▶ _WORK ORDER_:
Copy out, unchanged, every line from the start of the records to the line that contains "soit plus de 80 % de taux d’endettement !", and stop there.

=== Section Start ===

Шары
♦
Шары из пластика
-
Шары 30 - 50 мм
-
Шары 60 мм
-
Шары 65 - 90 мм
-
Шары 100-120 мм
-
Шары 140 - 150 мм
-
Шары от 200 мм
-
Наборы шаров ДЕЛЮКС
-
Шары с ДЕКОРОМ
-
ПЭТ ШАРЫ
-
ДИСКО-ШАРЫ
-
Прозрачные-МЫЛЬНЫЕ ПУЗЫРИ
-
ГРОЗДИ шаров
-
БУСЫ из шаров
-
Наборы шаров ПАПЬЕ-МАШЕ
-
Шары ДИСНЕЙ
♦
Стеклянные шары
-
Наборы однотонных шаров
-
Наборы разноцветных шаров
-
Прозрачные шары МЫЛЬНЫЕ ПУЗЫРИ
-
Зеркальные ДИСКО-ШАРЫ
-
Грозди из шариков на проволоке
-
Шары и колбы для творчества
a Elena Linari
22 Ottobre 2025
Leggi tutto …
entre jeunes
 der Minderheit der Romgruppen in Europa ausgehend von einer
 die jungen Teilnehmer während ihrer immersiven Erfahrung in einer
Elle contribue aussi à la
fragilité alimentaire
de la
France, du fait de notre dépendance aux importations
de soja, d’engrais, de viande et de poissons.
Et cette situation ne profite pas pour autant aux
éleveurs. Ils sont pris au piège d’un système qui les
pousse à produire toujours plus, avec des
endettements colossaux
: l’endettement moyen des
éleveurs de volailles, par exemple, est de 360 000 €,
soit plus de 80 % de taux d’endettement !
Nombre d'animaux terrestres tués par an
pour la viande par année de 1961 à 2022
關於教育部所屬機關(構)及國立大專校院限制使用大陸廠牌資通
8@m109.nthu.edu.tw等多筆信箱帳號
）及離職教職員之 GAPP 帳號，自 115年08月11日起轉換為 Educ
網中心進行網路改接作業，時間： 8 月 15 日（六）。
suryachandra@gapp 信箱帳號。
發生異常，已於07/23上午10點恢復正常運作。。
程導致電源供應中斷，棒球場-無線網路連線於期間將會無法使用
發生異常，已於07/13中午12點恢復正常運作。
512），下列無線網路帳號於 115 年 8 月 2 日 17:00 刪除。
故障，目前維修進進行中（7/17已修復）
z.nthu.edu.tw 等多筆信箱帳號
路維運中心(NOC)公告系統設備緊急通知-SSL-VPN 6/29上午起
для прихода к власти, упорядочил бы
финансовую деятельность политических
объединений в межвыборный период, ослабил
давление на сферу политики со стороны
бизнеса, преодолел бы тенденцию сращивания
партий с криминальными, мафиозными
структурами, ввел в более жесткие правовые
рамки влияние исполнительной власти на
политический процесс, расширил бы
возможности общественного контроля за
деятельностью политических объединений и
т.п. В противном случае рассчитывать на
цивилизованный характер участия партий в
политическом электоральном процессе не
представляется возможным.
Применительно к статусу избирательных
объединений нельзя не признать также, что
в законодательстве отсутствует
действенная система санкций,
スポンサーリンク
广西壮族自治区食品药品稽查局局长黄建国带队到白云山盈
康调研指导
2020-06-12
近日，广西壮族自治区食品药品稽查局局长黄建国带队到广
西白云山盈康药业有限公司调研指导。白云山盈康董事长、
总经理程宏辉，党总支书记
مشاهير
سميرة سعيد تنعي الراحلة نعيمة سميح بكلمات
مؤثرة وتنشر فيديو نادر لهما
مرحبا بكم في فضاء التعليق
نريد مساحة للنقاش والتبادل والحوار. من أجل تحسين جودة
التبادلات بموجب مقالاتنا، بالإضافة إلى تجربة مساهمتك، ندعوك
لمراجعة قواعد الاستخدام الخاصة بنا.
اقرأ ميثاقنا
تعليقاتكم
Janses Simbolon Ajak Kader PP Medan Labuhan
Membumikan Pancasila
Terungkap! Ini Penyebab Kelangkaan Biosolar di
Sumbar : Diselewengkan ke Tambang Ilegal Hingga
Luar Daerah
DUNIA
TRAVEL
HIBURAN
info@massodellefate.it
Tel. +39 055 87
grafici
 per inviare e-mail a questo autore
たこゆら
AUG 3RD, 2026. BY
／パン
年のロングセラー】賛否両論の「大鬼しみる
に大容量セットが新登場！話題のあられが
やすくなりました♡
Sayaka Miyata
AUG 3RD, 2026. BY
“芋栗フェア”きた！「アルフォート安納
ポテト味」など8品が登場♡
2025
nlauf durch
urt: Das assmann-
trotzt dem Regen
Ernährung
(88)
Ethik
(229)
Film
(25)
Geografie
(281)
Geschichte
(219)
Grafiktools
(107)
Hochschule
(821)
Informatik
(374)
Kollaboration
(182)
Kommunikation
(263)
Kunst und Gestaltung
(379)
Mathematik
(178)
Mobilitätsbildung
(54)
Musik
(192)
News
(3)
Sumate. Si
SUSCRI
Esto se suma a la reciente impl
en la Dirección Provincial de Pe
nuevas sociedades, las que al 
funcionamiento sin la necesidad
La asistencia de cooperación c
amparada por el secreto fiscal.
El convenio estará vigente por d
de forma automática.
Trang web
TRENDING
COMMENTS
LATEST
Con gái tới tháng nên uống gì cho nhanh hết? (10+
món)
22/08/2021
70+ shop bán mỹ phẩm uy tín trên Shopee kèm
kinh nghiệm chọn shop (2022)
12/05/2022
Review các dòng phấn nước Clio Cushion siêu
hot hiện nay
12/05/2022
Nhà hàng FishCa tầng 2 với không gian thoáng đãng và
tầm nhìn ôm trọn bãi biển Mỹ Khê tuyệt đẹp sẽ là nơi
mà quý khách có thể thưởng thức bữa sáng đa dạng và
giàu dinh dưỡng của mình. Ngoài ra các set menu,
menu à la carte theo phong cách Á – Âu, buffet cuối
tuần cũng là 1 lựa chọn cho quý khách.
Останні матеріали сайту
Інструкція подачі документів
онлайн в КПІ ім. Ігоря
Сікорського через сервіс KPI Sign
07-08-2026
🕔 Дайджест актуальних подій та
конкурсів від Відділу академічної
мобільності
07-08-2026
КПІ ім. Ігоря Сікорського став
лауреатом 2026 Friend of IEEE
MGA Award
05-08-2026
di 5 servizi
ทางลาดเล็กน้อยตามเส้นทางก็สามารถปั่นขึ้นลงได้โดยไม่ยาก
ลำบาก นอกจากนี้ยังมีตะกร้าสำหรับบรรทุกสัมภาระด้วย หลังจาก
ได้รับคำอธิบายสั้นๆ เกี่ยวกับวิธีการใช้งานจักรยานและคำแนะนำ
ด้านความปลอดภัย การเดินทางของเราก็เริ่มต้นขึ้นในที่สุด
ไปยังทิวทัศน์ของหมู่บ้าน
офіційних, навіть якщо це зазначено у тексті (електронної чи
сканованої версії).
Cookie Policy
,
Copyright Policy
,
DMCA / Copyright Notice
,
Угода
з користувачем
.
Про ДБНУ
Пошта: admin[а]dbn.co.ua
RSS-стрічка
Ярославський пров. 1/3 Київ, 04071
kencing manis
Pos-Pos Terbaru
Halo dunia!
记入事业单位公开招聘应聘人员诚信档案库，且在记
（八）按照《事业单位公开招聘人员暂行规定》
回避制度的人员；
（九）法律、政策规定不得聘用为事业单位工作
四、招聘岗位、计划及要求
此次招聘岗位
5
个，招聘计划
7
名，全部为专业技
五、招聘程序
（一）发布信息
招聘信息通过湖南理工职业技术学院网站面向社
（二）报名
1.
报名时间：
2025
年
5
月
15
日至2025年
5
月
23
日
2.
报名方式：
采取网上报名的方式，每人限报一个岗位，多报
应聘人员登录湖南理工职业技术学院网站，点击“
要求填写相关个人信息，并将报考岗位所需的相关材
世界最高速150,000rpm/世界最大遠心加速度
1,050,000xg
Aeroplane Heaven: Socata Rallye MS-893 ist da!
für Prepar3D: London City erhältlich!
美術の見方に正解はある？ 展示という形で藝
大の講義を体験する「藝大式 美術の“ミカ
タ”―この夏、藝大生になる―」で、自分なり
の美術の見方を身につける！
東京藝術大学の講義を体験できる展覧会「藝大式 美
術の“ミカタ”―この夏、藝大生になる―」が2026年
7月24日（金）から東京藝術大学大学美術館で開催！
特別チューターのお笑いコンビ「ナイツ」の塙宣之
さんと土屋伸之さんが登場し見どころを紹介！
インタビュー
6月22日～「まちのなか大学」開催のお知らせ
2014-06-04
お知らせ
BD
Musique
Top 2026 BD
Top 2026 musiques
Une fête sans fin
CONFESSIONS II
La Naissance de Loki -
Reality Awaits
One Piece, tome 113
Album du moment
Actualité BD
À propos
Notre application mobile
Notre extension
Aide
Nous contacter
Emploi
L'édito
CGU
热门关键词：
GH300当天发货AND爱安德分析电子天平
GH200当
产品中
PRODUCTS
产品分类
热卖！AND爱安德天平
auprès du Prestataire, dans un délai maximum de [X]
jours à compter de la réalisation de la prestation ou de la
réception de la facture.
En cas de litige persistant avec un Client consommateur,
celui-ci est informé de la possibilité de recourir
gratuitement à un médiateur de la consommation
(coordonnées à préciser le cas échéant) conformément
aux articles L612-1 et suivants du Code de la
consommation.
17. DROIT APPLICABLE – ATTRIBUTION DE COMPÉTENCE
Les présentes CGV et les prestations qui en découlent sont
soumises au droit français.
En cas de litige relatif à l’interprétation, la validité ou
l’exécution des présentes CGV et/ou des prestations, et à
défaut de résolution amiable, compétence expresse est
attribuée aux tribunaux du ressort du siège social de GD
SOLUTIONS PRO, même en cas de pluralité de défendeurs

=== Section End ===

▶ _TASK RESPONSE_:
Шары
♦
Шары из пластика
-
Шары 30 - 50 мм
-
Шары 60 мм
-
Шары 65 - 90 мм
-
Шары 100-120 мм
-
Шары 140 - 150 мм
-
Шары от 200 мм
-
Наборы шаров ДЕЛЮКС
-
Шары с ДЕКОРОМ
-
ПЭТ ШАРЫ
-
ДИСКО-ШАРЫ
-
Прозрачные-МЫЛЬНЫЕ ПУЗЫРИ
-
ГРОЗДИ шаров
-
БУСЫ из шаров
-
Наборы шаров ПАПЬЕ-МАШЕ
-
Шары ДИСНЕЙ
♦
Стеклянные шары
-
Наборы однотонных шаров
-
Наборы разноцветных шаров
-
Прозрачные шары МЫЛЬНЫЕ ПУЗЫРИ
-
Зеркальные ДИСКО-ШАРЫ
-
Грозди из шариков на проволоке
-
Шары и колбы для творчества
a Elena Linari
22 Ottobre 2025
Leggi tutto …
entre jeunes
 der Minderheit der Romgruppen in Europa ausgehend von einer
 die jungen Teilnehmer während ihrer immersiven Erfahrung in einer
Elle contribue aussi à la
fragilité alimentaire
de la
France, du fait de notre dépendance aux importations
de soja, d’engrais, de viande et de poissons.
Et cette situation ne profite pas pour autant aux
éleveurs. Ils sont pris au piège d’un système qui les
pousse à produire toujours plus, avec des
endettements colossaux
: l’endettement moyen des
éleveurs de volailles, par exemple, est de 360 000 €,
soit plus de 80 % de taux d’endettement !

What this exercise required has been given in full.